シェリフは平均13.0分出場で5.0得点だが、20分以上出場できた試合は平均14.5得点と3倍のスタッツを残している。しっかり数字を残す帰化選手やアジア枠選手は意外に少なく、12人リーグでは全員に行き渡ることはほとんどない。B1昇格プレーオフ出場が決まった越谷は、タイムシェアを行う可能性が高く、よってプレータイムをもらえれば結果を出すシェリフに今後注目である。

チームハイを叩き出したルーキー!駒沢颯

平均12.0得点を挙げており、個人的にとても注目しているのが青森ワッツのルーキー、駒沢颯だ。B2全体1位のファイティングイーグルス名古屋を相手に、臆することなく2日間合計32得点8アシストを稼ぎ出し、6試合連続2桁得点と波に乗っている。

GAME1のスタッツはこちら
プレータイム(MP)27
得点(PTS)19
3ポイント成功数(3FGM)4
3ポイント成功率(3FG%)80%
フィールドゴール成功数(FGM)6
フィールドゴール成功率(FG%)66.7%
フリースロー成功数(FTM)3
フリースロー成功率(FT%)75%
オフェンスリバウンド(OR)0
リバウンド数(TR)1
アシスト(AST)8
スティール(STL)2
ブロック(BLK)0
アシストとターンオーバーの比率(A/TOV)2.6

11得点と最高のスタートを切った第1クォーターに注目していこう。まずは1stポゼッションから。ハンドオフを受けた駒沢はレナルド・ディクソンとのピック&ロールでスイッチを引き出すと、下山大地とのヒットバック(サッカーのワンツーのようにパスを交換しドライブ1歩目でビッグマンを抜こうとするアクション)からプルアップ3を決めると、3PTファウルを受け3ショットを決めて6得点。ピック&ロールからプルアップディープ3を決めて難なく9得点を挙げると、またしてもピック&ロールからミッドレンジジャンパーを決め11得点を挙げた。

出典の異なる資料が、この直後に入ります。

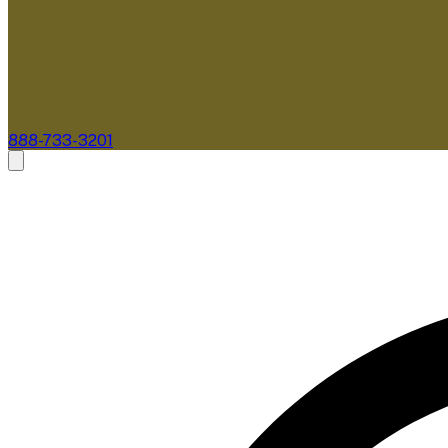
888-733-3201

特筆すべきは、セットで作り上げたシュートではなく、ルーキーでありながら全て自身でクリエイトしているところであろう。2桁得点できるポイントガードはリーグ的にも貴重であることから、B.LEAGUELIVE#2021だけでなく来シーズンが楽しみな選手である。

そのほかにも、あわやトリプルダブルの活躍を見せたジョーダン・ハミルトン(熊本ヴォルターズ)。GAME2で17アシストという脅威の記録を残した河村勇輝(横浜ビー・コルセアーズ)も注目だ。